The idea to utilize proton beams as radiotherapy stems from the realization that while x-ray’s deliver a lethal dose of radiation throughout the patient, proton beams will reach their highest dose just before they stop, at what is called the Bragg peak. This comparison can be seen in the images below. The left image shows traditional x-ray therapy, in which the beam goes across the whole body. The right image shows proton beam therapy, where the rays stop at a fixed depth into the body. This makes proton beams are preferable from a clinical standpoint because they have the potential to reduce the radiation dose delivered to healthy tissue surrounding the tumor.
Although there is great potential to reduce healthy tissue exposure through radiation when using proton beam radiation, this potential cannot always be fully taken advantage of because of uncertainties. These uncertainities stem from the inability for the physician to see clearly where the dose of radiation from the proton beam is deposited, which is why these proton beams must be imaged.
This imaging is possible because of the interaction between the proton beam and the elements that compose our cells. This interaction releases gamma rays, therefore if the origin of the gamma ray can be traced back, then the doctor can see where the proton beam is delivering its dose. This is called prompt gamma ray imaging and oﬀers doctors the ability to make adjustments to treatment in real time. However, in order for the proton beam to hit precisely where the physician intends, it is necessary for the patient to lie entirely still during treatment. This same requirement is true for imaging. Therefore, the run time of the software needs to be as fast as possible, which is what our team tried to accomplish.
Building upon the already developed C++ code by the clients, our team integrated MPI into the code. In addition, in order to most efficiently map our results and implement our changes we translated a few of the C++ functions into C code and in addition created a new program for mapping the gramma emission into a hisogram using Matlab code.
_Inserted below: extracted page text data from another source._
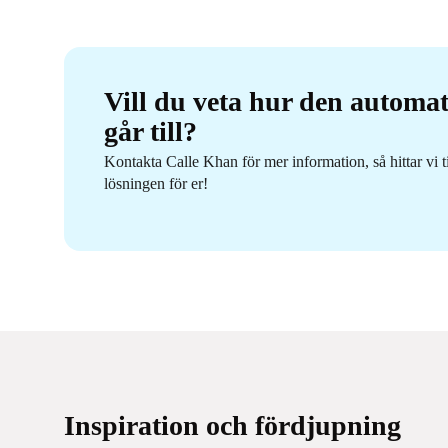
Vill du veta hur den automat
går till?
Kontakta Calle Khan för mer information, så hittar vi 
lösningen för er!
Inspiration och fördjupning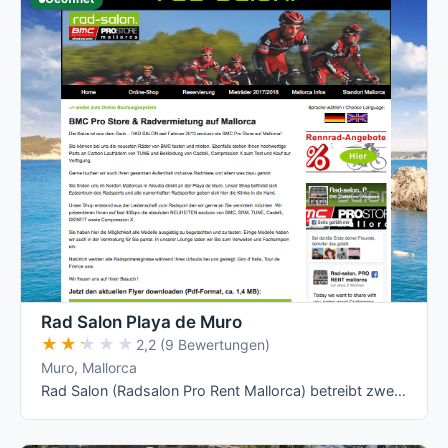
Rad Salon Playa de Muro
★★★★★
★★★★★
2,2 (9 Bewertungen)
Muro, Mallorca
Rad Salon (Radsalon Pro Rent Mallorca) betreibt zwei Shop-Verleihstationen auf der Insel (Playa de Muro und Can Picafort) sowie drei …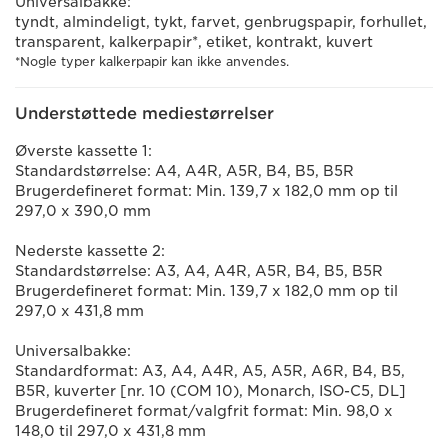
Universalbakke:
tyndt, almindeligt, tykt, farvet, genbrugspapir, forhullet,
transparent, kalkerpapir*, etiket, kontrakt, kuvert
*Nogle typer kalkerpapir kan ikke anvendes.
Understøttede mediestørrelser
Øverste kassette 1:
Standardstørrelse: A4, A4R, A5R, B4, B5, B5R
Brugerdefineret format: Min. 139,7 x 182,0 mm op til
297,0 x 390,0 mm
Nederste kassette 2:
Standardstørrelse: A3, A4, A4R, A5R, B4, B5, B5R
Brugerdefineret format: Min. 139,7 x 182,0 mm op til
297,0 x 431,8 mm
Universalbakke:
Standardformat: A3, A4, A4R, A5, A5R, A6R, B4, B5,
B5R, kuverter [nr. 10 (COM 10), Monarch, ISO-C5, DL]
Brugerdefineret format/valgfrit format: Min. 98,0 x
148,0 til 297,0 x 431,8 mm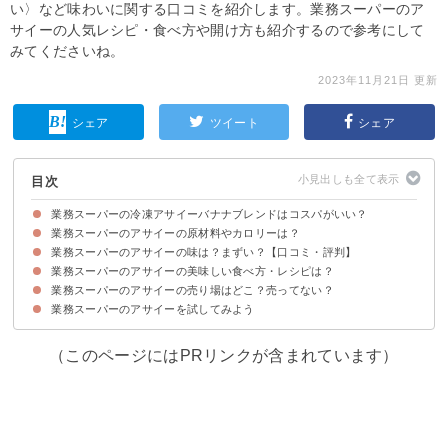
い〉など味わいに関する口コミを紹介します。業務スーパーのア
サイーの人気レシピ・食べ方や開け方も紹介するので参考にして
みてくださいね。
2023年11月21日 更新
シェア
ツイート
シェア
目次
業務スーパーの冷凍アサイーバナナブレンドはコスパがいい？
業務スーパーのアサイーの原材料やカロリーは？
値段など業務スーパーのアサイーの商品情報
業務スーパーのアサイーの味は？まずい？【口コミ・評判】
業務スーパーのアサイーの原材料
業務スーパーのアサイーのカロリー・糖質など栄養成分
業務スーパーのアサイーのカロリー・糖質を他のと比較
業務スーパーのアサイーの美味しい食べ方・レシピは？
業務スーパーのアサイーの味わい・食感
口コミ①業務スーパーのアサイーを美味しいと感じる人の口コミ
口コミ②業務スーパーのアサイーをまずいと感じる人の口コミ
業務スーパーのアサイーの売り場はどこ？売ってない？
①ヨーグルトとオートミールのアサイーボウル
②アサイーとグラノーラのスムージー
③アサイーのアイス
④アサイーのサングリア
⑤アサイーのかき氷
業務スーパーのアサイーを試してみよう
業務スーパーのアサイーは冷凍食品売り場にある
業務スーパーにアサイーがないときは他の店舗に行こう
（このページにはPRリンクが含まれています）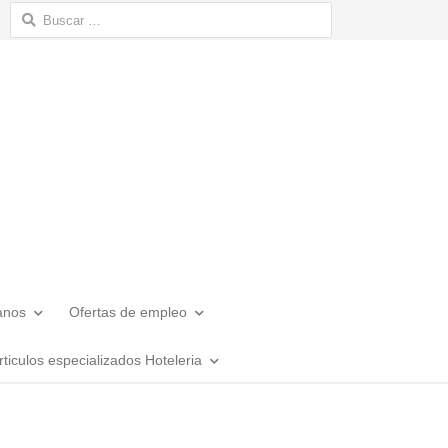
Buscar:
anos
Ofertas de empleo
rticulos especializados Hoteleria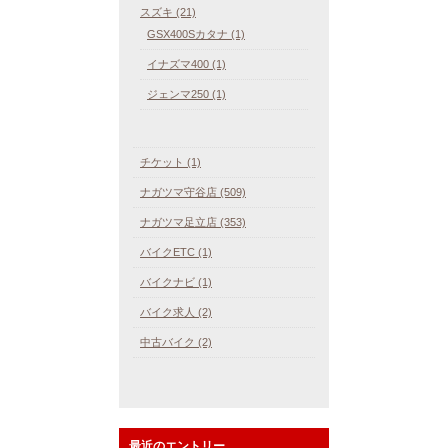
スズキ (21)
GSX400Sカタナ (1)
イナズマ400 (1)
ジェンマ250 (1)
チケット (1)
ナガツマ守谷店 (509)
ナガツマ足立店 (353)
バイクETC (1)
バイクナビ (1)
バイク求人 (2)
中古バイク (2)
最近のエントリー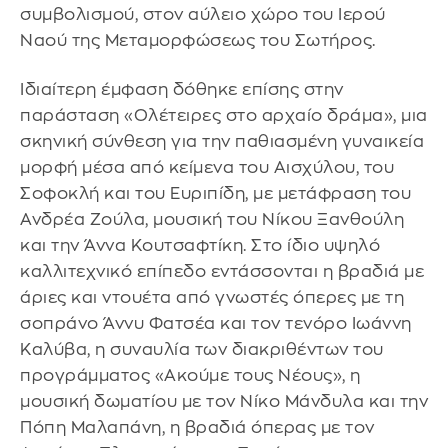
συμβολισμού, στον αύλειο χώρο του Ιερού
Ναού της Μεταμορφώσεως του Σωτήρος.
Ιδιαίτερη έμφαση δόθηκε επίσης στην
παράσταση «Ολέτειρες στο αρχαίο δράμα», μια
σκηνική σύνθεση για την παθιασμένη γυναικεία
μορφή μέσα από κείμενα του Αισχύλου, του
Σοφοκλή και του Ευριπίδη, με μετάφραση του
Ανδρέα Ζούλα, μουσική του Νίκου Ξανθούλη
και την Άννα Κουτσαφτίκη. Στο ίδιο υψηλό
καλλιτεχνικό επίπεδο εντάσσονται η βραδιά με
άριες και ντουέτα από γνωστές όπερες με τη
σοπράνο Άννυ Φατσέα και τον τενόρο Ιωάννη
Καλύβα, η συναυλία των διακριθέντων του
προγράμματος «Ακούμε τους Νέους», η
μουσική δωματίου με τον Νίκο Μάνδυλα και την
Πόπη Μαλαπάνη, η βραδιά όπερας με τον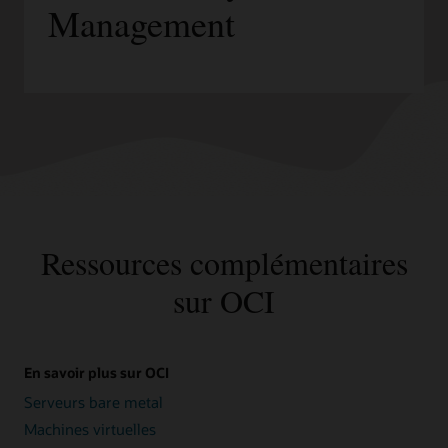
Management
Ressources complémentaires
sur OCI
En savoir plus sur OCI
Serveurs bare metal
Machines virtuelles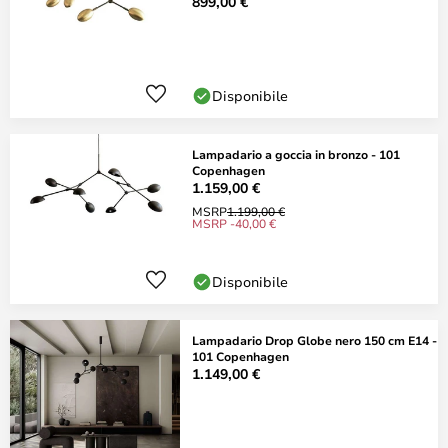
899,00 €
Disponibile
Lampadario a goccia in bronzo - 101
Copenhagen
1.159,00 €
MSRP
1.199,00 €
MSRP -40,00 €
Disponibile
Lampadario Drop Globe nero 150 cm E14 -
101 Copenhagen
1.149,00 €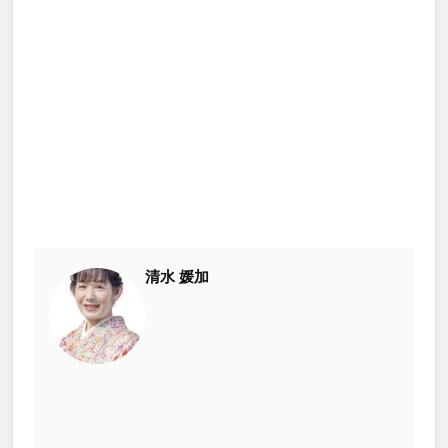
清水 媛加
The following images show the results of a cross-section of the reconstructed images after 100, 300, and 600 iterations, respectively. The first set of images were computed by the original algorithm and post-processed with its Python code. The second set of images were computed by our MPI code and using our Matlab code for post-processing.
OpenMP – Serial
|100 Iterations||300 Iterations||600 Iterations|
MPI – Serial
|100 Iterations||300 Iterations||600 Iterations|
The images have a different appearance resulting from the use of different plotting techniques, but they show convergence to the same position of the sample. This confirms the correctness of the code. The images shown for the MPI code come from the second version of MPI code, termed modified MPI algorithm, in which the algorithm is actually changed by communicating less frequently, which increases parallel efficiency.
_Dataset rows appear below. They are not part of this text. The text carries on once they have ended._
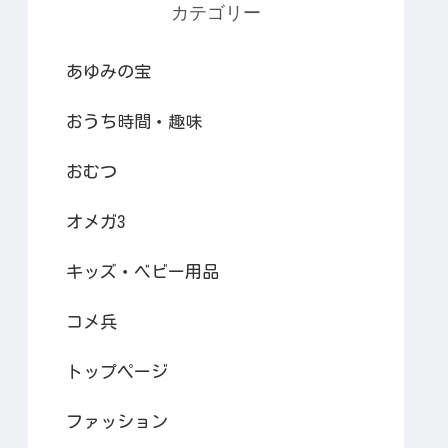
カテゴリー
あゆみの宝
おうち時間・趣味
おむつ
オメガ3
キッズ・ベビー用品
コメ兵
トップページ
ファッション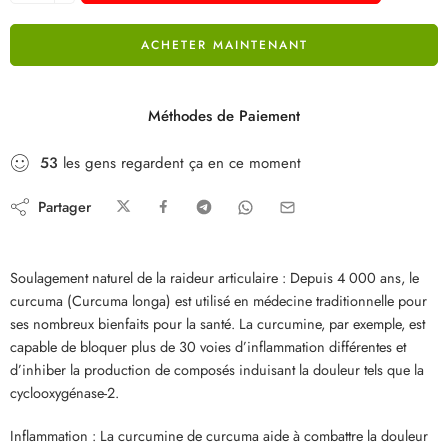
ACHETER MAINTENANT
Méthodes de Paiement
53
les gens regardent ça en ce moment
Partager
Soulagement naturel de la raideur articulaire : Depuis 4 000 ans, le
curcuma (Curcuma longa) est utilisé en médecine traditionnelle pour
ses nombreux bienfaits pour la santé. La curcumine, par exemple, est
capable de bloquer plus de 30 voies d’inflammation différentes et
d’inhiber la production de composés induisant la douleur tels que la
cyclooxygénase-2.
Inflammation : La curcumine de curcuma aide à combattre la douleur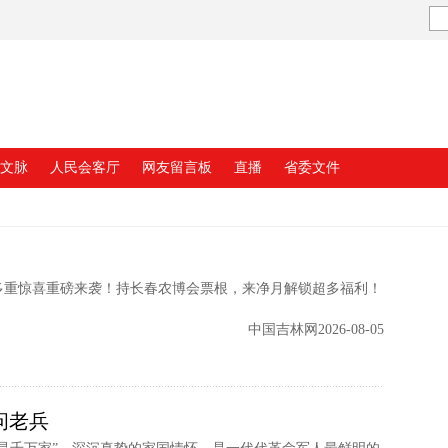
文脉
人民会客厅
网友留言板
直播
省委文件
！
多重惊喜重磅来袭！持长春农博会票根，来净月解锁超多福利！
中国吉林网2026-08-05
问老兵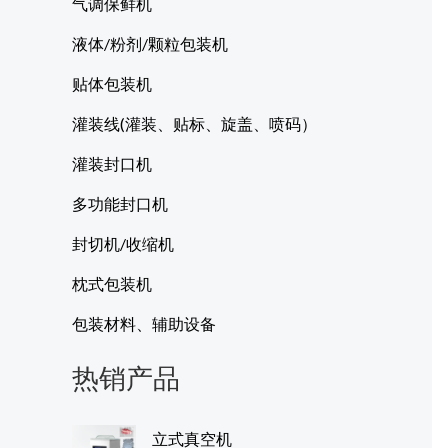
气调保鲜机
液体/粉剂/颗粒包装机
贴体包装机
灌装线(灌装、贴标、旋盖、喷码）
灌装封口机
多功能封口机
封切机/收缩机
枕式包装机
包装材料、辅助设备
热销产品
立式真空机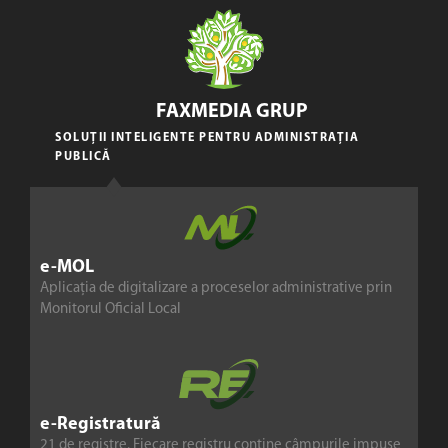
FAXMEDIA GRUP
SOLUȚII INTELIGENTE PENTRU ADMINISTRAȚIA
PUBLICĂ
e-MOL
Aplicația de digitalizare a proceselor administrative prin
Monitorul Oficial Local
e-Registratură
21 de registre. Fiecare registru conține câmpurile impuse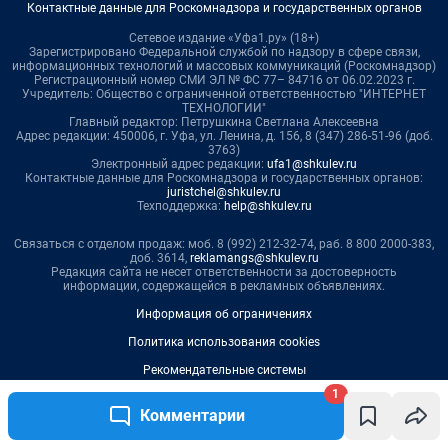
1
Комментарии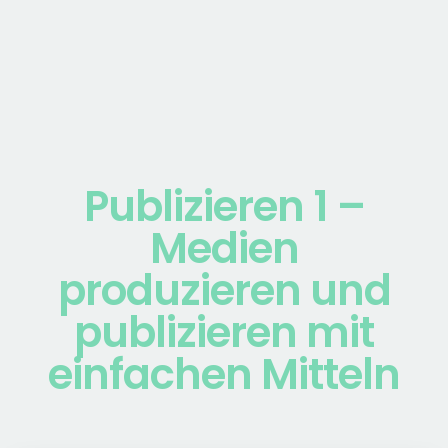
Publizieren 1 –
Medien
produzieren und
publizieren mit
einfachen Mitteln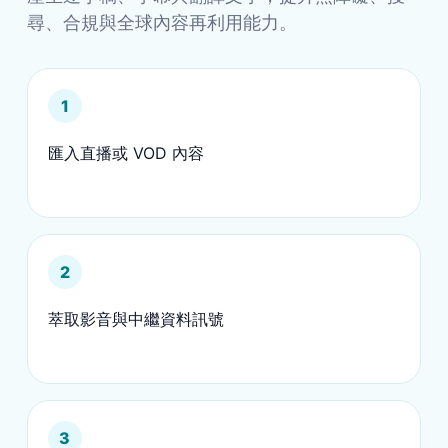
尋、合規與全球內容再利用能力。
1
匯入直播或 VOD 內容
2
萃取影音與中繼資料訊號
3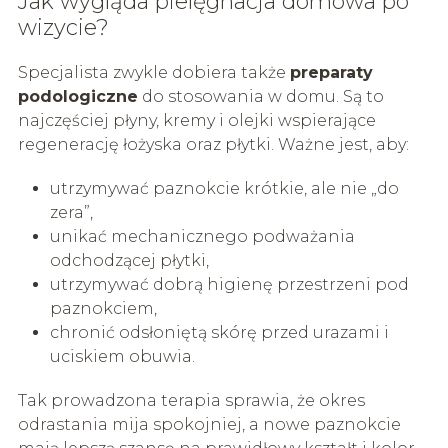
Jak wygląda pielęgnacja domowa po
wizycie?
Specjalista zwykle dobiera także
preparaty
podologiczne
do stosowania w domu. Są to
najczęściej płyny, kremy i olejki wspierające
regenerację łożyska oraz płytki. Ważne jest, aby:
utrzymywać paznokcie krótkie, ale nie „do
zera”,
unikać mechanicznego podważania
odchodzącej płytki,
utrzymywać dobrą higienę przestrzeni pod
paznokciem,
chronić odsłoniętą skórę przed urazami i
uciskiem obuwia.
Tak prowadzona terapia sprawia, że okres
odrastania mija spokojniej, a nowe paznokcie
The following table are the timing results that the OpenMP multithreading algorithm, the original MPI algorithm, and the modified MPI algorithm code produced. This table presents the observed wall clock time in seconds for reconstruction of image from 100,000 cones with 102-by-102-by-126 bins in the 3-D histogram using 600 iterations with each algorithm using 1, 2, 4, etc. many computational cores. In the case of OpenMP, the numbers of threads are limited to the cores in one compute node with two 8-core CPUs, while for MPI, two and four nodes can be pooled to use 32 and 64, respectively, processes.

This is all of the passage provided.